Eleftheria terrae

Scientific classification
- Domain: Bacteria
- Phylum: Pseudomonadota
- Class: Betaproteobacteria
- Genus: Eleftheria Ling et al., 2015
- Species: E. terrae
- Binomial name: Eleftheria terrae Ling et al., 2015

= Eleftheria terrae =

Species of bacterium

Eleftheria terrae is a recently discovered Gram-negative bacterium. E. terrae is a temporary name for the organism, as it was only discovered in 2014 and is still undergoing scientific study. It was found to produce a previously unknown antibiotic named teixobactin. The discovery of E. terrae could represent a new age of antibiotics, as teixobactin is the first new antibiotic discovered since the synthetic era of the 1980s. Prior research has indicated that other uncultivable bacteria like E. terrae have potential in the development of new antimicrobial agents.

==Discovery==
As of 2015, an estimated 99% of bacterial species are uncultured and require advanced means, such as the iChip, to be isolated. E. terrae is one such bacterium affectionately named by scientists "microbial dark matter" cultivated by emerging scientific methods. A team from Novobiotic Pharmaceuticals led by L. Ling discovered Eleftheria terrae in the fall of 2014 in a field in Maine using a technique developed at Northeastern University called the iChip or isolation chip technique. The iChip is a small plastic block that contains 192 holes going through it. The holes are filled with a culture medium that are then inoculated with soil diluted to deposit only one bacterium in each hole. After depositing the bacterium in the holes the iChip is covered on both sides by a semipermeable membrane and put into a box of the original soil. The permeable membranes allow nutrients and growth factors from the soil to diffuse in and allow growth of only one species. Ling et al. screened approximately 10,000 iChip growth isolates for prospective antimicrobial activity, and E. terrae seemed to be hopeful. This technology has potential for discovering even more antibiotics by allowing labs to grow previously "unculturable" microorganisms.
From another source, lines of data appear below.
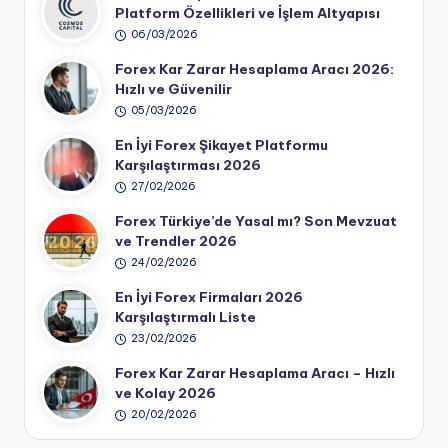
Platform Özellikleri ve İşlem Altyapısı
06/03/2026
Forex Kar Zarar Hesaplama Aracı 2026:
Hızlı ve Güvenilir
05/03/2026
En İyi Forex Şikayet Platformu
Karşılaştırması 2026
27/02/2026
Forex Türkiye’de Yasal mı? Son Mevzuat
ve Trendler 2026
24/02/2026
En İyi Forex Firmaları 2026
Karşılaştırmalı Liste
23/02/2026
Forex Kar Zarar Hesaplama Aracı – Hızlı
ve Kolay 2026
20/02/2026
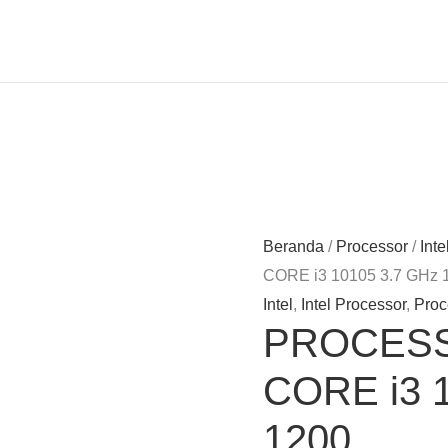
Beranda
/
Processor
/
Int
CORE i3 10105 3.7 GHz 
Intel
,
Intel Processor
,
Proc
PROCESS
CORE i3 
1200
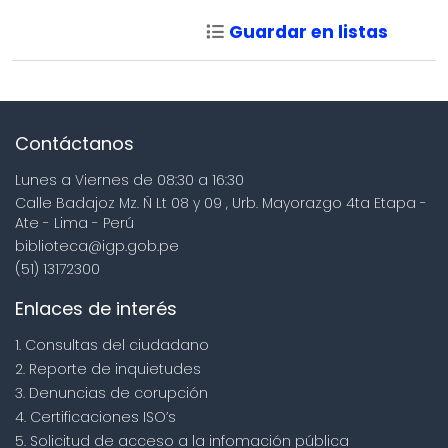
Guardar en listas
Contáctanos
Lunes a Viernes de 08:30 a 16:30
Calle Badajoz Mz. Ñ Lt 08 y 09 , Urb. Mayorazgo 4ta Etapa -
Ate - Lima - Perú
biblioteca@igp.gob.pe
(51) 13172300
Enlaces de interés
1. Consultas del ciudadano
2. Reporte de inquietudes
3. Denuncias de corupción
4. Certificaciones ISO’s
5. Solicitud de acceso a la infomación pública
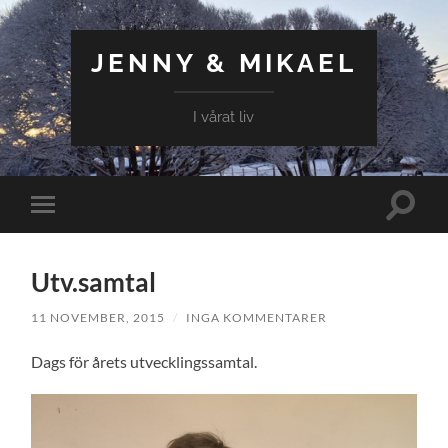
JENNY & MIKAEL
I vårat liv
Slå
Slå
på/av
på/av
sökfält
mobilmeny
Utv.samtal
11 NOVEMBER, 2015
/
INGA KOMMENTARER
Dags för årets utvecklingssamtal.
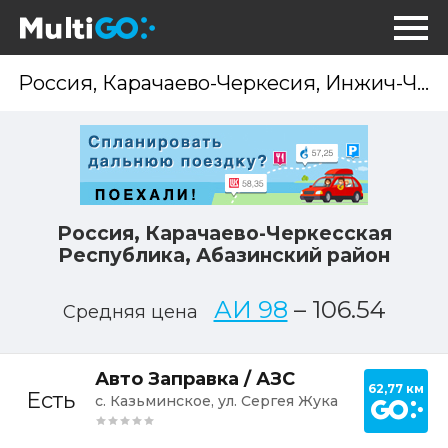
Опр
мес
Россия, Карачаево-Черкесская
Республика, Абазинский район
АИ 98
–
106.54
Средняя цена
Постр
Авто Заправка / АЗС
62,77 км
Есть
с. Казьминское, ул. Сергея Жука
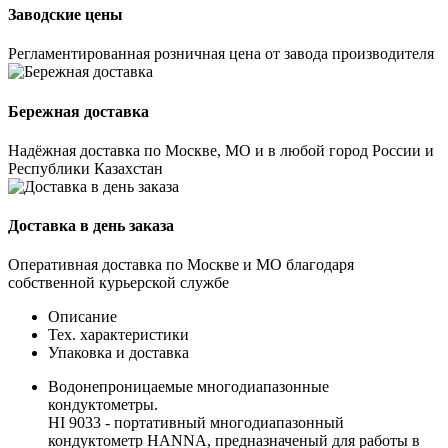
Заводские цены
Регламентированная розничная цена от завода производителя
Бережная доставка
Надёжная доставка по Москве, МО и в любой город России и
Республики Казахстан
Доставка в день заказа
Оперативная доставка по Москве и МО благодаря
собственной курьерской службе
Описание
Тех. характеристики
Упаковка и доставка
Водонепроницаемые многодиапазонные
кондуктометры.
HI 9033 - портативный многодиапазонный
кондуктометр HANNA, предназначеный для работы в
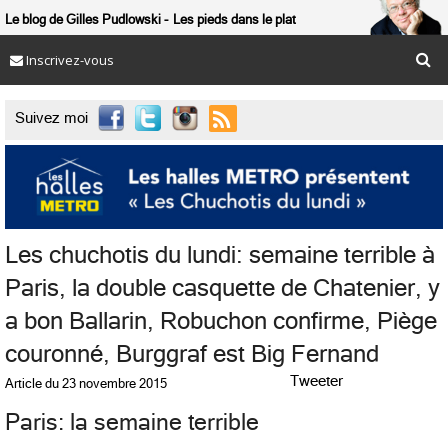
Le blog de Gilles Pudlowski
Les pieds dans le plat
Inscrivez-vous

Suivez moi
Les chuchotis du lundi: semaine terrible à
Paris, la double casquette de Chatenier, y
a bon Ballarin, Robuchon confirme, Piège
couronné, Burggraf est Big Fernand
Tweeter
Article du
23 novembre 2015
Paris: la semaine terrible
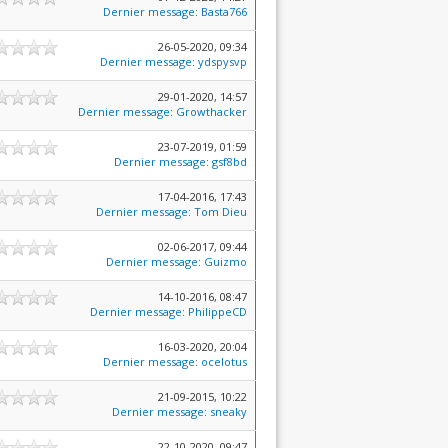
Dernier message
:
Basta766
26-05-2020, 09:34
Dernier message
:
ydspysvp
29-01-2020, 14:57
Dernier message
:
Growthacker
23-07-2019, 01:59
Dernier message
:
gsf8bd
17-04-2016, 17:43
Dernier message
:
Tom Dieu
02-06-2017, 09:44
Dernier message
:
Guizmo
14-10-2016, 08:47
Dernier message
:
PhilippeCD
16-03-2020, 20:04
Dernier message
:
ocelotus
21-09-2015, 10:22
Dernier message
:
sneaky
22-10-2020, 09:47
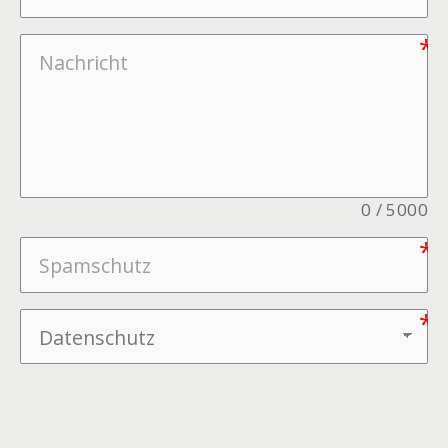
0
/
5000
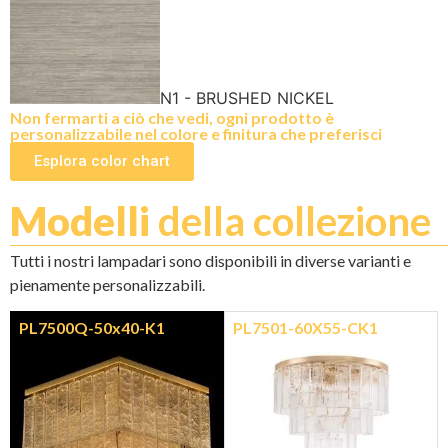
N1 - BRUSHED NICKEL
Non fermarti a ciò che vedi, ogni prodotto è
personalizzabile nel colore e finitura che preferisci
Esplora color chart
Modelli
della collezione
Tutti i nostri lampadari sono disponibili in diverse varianti e
pienamente personalizzabili.
PL7500Q-50x40-K1
PL7501-60X55-CK1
==General characteristics==
E. terrae is a Gram-negative bacterium which produces several novel antibiotics including teixobactin and clovibactin. E. terrae grows and produces antibacterial activity under many different growth conditions, but optimally in R4 fermentation broth. R4 fermentation broth consists of 10g glucose, 1g yeast extract, 0.1g casamino acids, 3g proline, 10g MgCl_{2}·6H_{2}O, 4g CaCl_{2}·2H_{2}O, 0.2g K_{2}SO_{4}, 5.6g TES free acid per liter of deionized H_{2}O at pH 7.
E. terraes metabolism and ecology have not yet been extensively documented.

==Phylogeny==
E. terrae belongs to the class beta-proteobacteria. After sequencing the organism's genome it was concluded that E. terrae is a member of a previously unknown genus close in genetic makeup to Aquabacteria based upon its 16S rRNA gene sequencing and DNA-DNA hybridization performed by computer analysis. Organisms of the genus Aquabacteria had not been known to produce antibiotics until E. terrae´s discovery.

==Genomics==
Ling and her team sequenced the genome of E. terrae and estimated it to be 6.6 Mbp in length, using an in house pipeline by TUCF Genomics. After the draft genome was assembled it was screened for sequences closely related to adenylation domains. Contigs that were found to code for teixobactin biosynthetic pathways were manually edited and placed in order. This allowed the combination of other contigs that were separately assembled. Any gaps that remained in the genome were filled using bridging fragments developed by PCR and Sanger sequencing. The gaps were closed using the same primers used in amplification.

==Antibiotic production==

E. terraes production of teixobactin is prominent because recent tests have revealed that teixobactin binds differently than most normally used antibiotics which makes it harder for the bacteria being attacked to develop resistance. Experiments performed by Ling et al. have shown teixobactin is capable of binding to lipid precursors of peptidoglycan, which makes up part of bacterial cell walls. The results did not show any resistance to teixobactin in the organisms that were studied, including Staphylococcus aureus and Mycobacterium tuberculosis. These findings indicate that teixobactin's target is not a protein, leading to the belief that the development of bacterial resistance to teixobactin is much less likely. These experiments also showed that teixobactin followed a similar mechanism of action as the antibiotic vancomycin that binds to the lipid II molecule in peptidoglycan precursors but, unlike vancomycin, teixobactin is capable of binding to modified lipid II molecules found in vancomycin resistant bacteria. Teixobactin's inhibition of peptidoglycan synthesis is further explained by Ling's finding of a buildup of undecaprenyl-N-acetylmuramic acid-pentapeptide, a crucial step in the biosynthesis of peptidoglycan. According to Ling's tests, teixobactin is capable of inhibiting peptidoglycan synthesis by binding to either lipid I, lipid II, and undecaprenyl pyrophosphate. Teixobactin also seemed to be specifically involved with peptidoglycan precursors rather than blocking enzyme activity.